The surge in Pinterest use earlier this year is a perfect example of the adoption curve of a new social media tool. Pinterest was first thought of as a social network for girls, because its interface lent itself to posting of pretty pictures, and we all know pretty things are only for girls. (Seriously…marketers should know better than to stereotype and subsequently ignore target audiences.) Then interest grew and marketing uses emerged. Did you know that Pinterest is driving significant business to eBay and Amazon through affiliate links? And it’s become a great marketing tool unto its own for airlines, personal care products, clothing, home furnishings and more. So go ahead and make fun of it as the Pottery Barn of social networks while others are generating demand and revenue.

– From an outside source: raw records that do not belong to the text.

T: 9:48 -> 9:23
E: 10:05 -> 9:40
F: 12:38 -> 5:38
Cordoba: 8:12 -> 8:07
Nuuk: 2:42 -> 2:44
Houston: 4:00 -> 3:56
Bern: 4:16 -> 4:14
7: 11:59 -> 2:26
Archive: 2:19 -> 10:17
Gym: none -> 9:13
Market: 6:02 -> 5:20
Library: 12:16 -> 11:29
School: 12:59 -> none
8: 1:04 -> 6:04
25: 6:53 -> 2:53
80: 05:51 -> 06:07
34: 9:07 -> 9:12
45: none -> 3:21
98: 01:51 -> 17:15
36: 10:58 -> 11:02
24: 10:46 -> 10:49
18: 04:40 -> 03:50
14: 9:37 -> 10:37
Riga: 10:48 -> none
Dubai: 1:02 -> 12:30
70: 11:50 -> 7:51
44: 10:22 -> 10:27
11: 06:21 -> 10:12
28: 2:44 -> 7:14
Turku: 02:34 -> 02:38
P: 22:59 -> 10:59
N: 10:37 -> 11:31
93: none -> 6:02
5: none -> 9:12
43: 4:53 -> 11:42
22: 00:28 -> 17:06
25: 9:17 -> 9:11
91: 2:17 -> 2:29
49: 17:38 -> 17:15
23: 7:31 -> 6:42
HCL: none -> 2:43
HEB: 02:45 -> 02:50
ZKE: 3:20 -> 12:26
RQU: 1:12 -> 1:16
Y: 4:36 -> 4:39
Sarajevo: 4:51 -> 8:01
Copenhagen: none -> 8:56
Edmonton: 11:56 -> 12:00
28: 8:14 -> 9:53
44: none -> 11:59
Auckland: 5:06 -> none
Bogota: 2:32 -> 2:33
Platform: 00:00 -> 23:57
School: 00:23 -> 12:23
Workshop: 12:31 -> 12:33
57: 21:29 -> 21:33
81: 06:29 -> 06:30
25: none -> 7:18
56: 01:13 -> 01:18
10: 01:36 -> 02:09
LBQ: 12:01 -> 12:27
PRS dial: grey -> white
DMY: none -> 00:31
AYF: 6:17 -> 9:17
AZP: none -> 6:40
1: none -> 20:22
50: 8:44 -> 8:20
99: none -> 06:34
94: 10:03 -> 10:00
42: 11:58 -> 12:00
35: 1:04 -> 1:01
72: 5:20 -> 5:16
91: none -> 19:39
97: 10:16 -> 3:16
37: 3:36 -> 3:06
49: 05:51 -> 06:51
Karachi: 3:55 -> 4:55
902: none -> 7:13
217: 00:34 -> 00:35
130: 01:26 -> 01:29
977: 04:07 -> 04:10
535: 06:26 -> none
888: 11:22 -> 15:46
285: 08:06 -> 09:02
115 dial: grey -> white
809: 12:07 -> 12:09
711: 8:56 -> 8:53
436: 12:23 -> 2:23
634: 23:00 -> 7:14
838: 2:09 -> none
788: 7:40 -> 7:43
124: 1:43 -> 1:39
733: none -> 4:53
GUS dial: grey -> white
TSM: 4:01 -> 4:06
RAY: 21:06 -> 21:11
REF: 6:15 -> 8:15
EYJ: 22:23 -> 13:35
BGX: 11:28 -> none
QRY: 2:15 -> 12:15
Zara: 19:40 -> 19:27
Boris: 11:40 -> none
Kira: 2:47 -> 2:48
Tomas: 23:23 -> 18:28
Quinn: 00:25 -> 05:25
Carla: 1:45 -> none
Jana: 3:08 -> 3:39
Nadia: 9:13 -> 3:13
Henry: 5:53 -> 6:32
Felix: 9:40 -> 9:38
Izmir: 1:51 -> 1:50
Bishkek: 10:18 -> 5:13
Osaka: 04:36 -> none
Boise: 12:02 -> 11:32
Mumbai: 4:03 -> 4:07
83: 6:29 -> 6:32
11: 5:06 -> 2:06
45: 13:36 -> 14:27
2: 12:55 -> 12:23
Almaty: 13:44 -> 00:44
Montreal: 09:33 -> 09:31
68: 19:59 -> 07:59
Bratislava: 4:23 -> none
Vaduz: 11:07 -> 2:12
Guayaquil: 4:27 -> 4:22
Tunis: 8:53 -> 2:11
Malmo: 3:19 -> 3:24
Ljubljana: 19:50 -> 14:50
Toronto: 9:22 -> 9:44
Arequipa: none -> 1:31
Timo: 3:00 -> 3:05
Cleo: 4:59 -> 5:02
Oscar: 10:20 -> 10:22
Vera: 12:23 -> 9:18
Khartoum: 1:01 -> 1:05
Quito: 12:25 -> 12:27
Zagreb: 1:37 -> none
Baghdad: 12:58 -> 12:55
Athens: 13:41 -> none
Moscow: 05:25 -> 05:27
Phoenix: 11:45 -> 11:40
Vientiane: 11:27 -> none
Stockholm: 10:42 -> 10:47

My point is this (mixing up sports metaphors which I rarely use): If you build it, and if you use it correctly on a regular basis, they will come. With the possible exception of Second Life (just sayin’), there is almost no harm or risk, and minimal cost to exploring new social media for B2B marketing. Here are a few tips for doing that:
- Be a personal user first. Learn the interface, the etiquette and how people are using it
- Keep an open mind
- Investigate negative reports you hear about a given tool (Pinterest and potential copyright issues, for example), and factor them in your use, but don’t let them distract you from adopting a potentially awesome marketing tool’
- Be authentic and engaging
- Add value
- Try everything once. Or twice
- Think of unique ways your company can benefit from an environment
Obviously, a marketing strategy that includes social media is a complex thing and cannot be defined in a hundred blog posts. I’m not trying to do that here. What I’m trying to do is suggest a strategy of being open-minded about emerging social media to be sure your company takes advantage of every tool at its disposal. Be assured, your competitors are.
* Be sure to check out Frank’s excellent new book At Your Service: How to Attract New Customers, Increase Sales, and Grow Your Business Using Simple Customer Service Techniques.